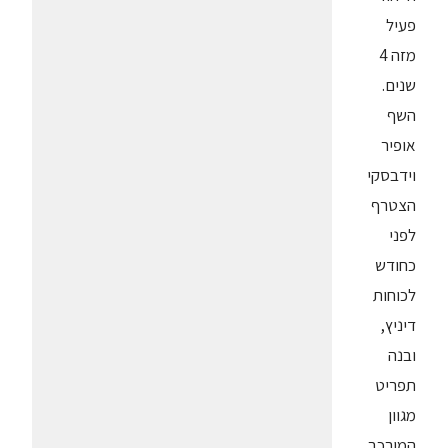
פעיל
מזה 4
שנים.
השף
אופיר
וידבסקי
הצטרף
לפני
כחודש
לכוחות
דיניץ,
ובנה
תפריט
מגוון
המורכב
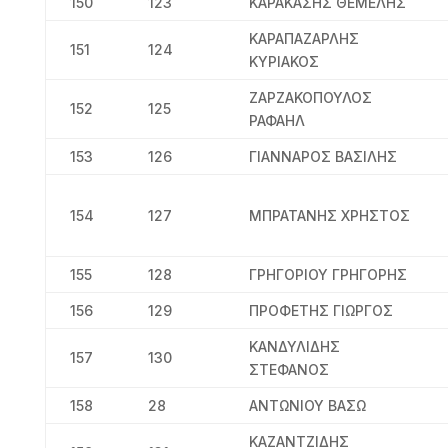
150
123
ΚΑΡΑΚΑΣΗΣ ΘΕΜΕΛΗΣ
ΚΑΡΑΠΑΖΑΡΛΗΣ
151
124
ΚΥΡΙΑΚΟΣ
ΖΑΡΖΑΚΟΠΟΥΛΟΣ
152
125
ΡΑΦΑΗΛ
153
126
ΓΙΑΝΝΑΡΟΣ ΒΑΣΙΛΗΣ
154
127
ΜΠΡΑΤΑΝΗΣ ΧΡΗΣΤΟΣ
155
128
ΓΡΗΓΟΡΙΟΥ ΓΡΗΓΟΡΗΣ
156
129
ΠΡΟΦΕΤΗΣ ΓΙΩΡΓΟΣ
ΚΑΝΔΥΛΙΔΗΣ
157
130
ΣΤΕΦΑΝΟΣ
158
28
ΑΝΤΩΝΙΟΥ ΒΑΣΩ
ΚΑΖΑΝΤΖΙΔΗΣ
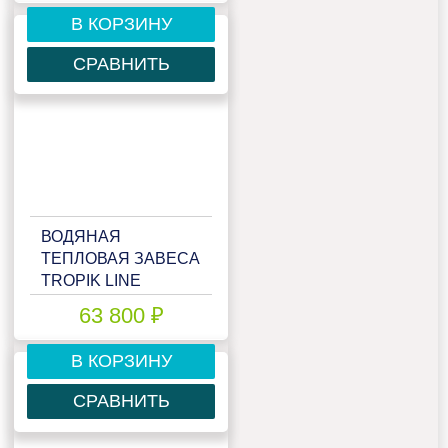
В КОРЗИНУ
СРАВНИТЬ
ВОДЯНАЯ
ТЕПЛОВАЯ ЗАВЕСА
TROPIK LINE
T218W15
63 800 ₽
В КОРЗИНУ
СРАВНИТЬ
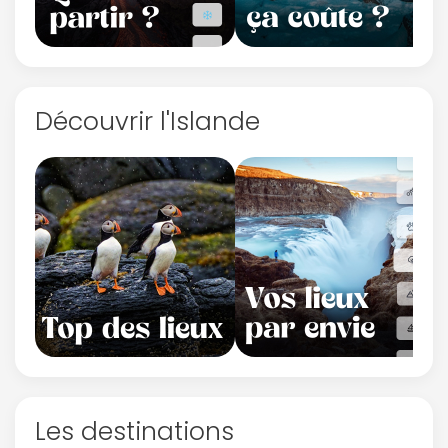
Découvrir l'Islande
Les destinations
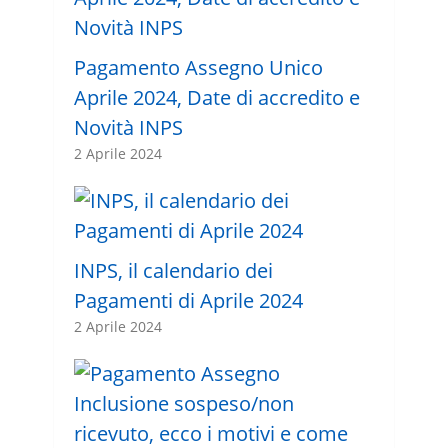
Pagamento Assegno Unico
Aprile 2024, Date di accredito e
Novità INPS
2 Aprile 2024
INPS, il calendario dei
Pagamenti di Aprile 2024
2 Aprile 2024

-=-=-=-=-

- [Exercise brief]:
Locate the word "Aprile" in the records and collect each line it appears in.

- [Your solution]:
Aprile 2024, Date di accredito e
2 Aprile 2024
Pagamenti di Aprile 2024
2 Aprile 2024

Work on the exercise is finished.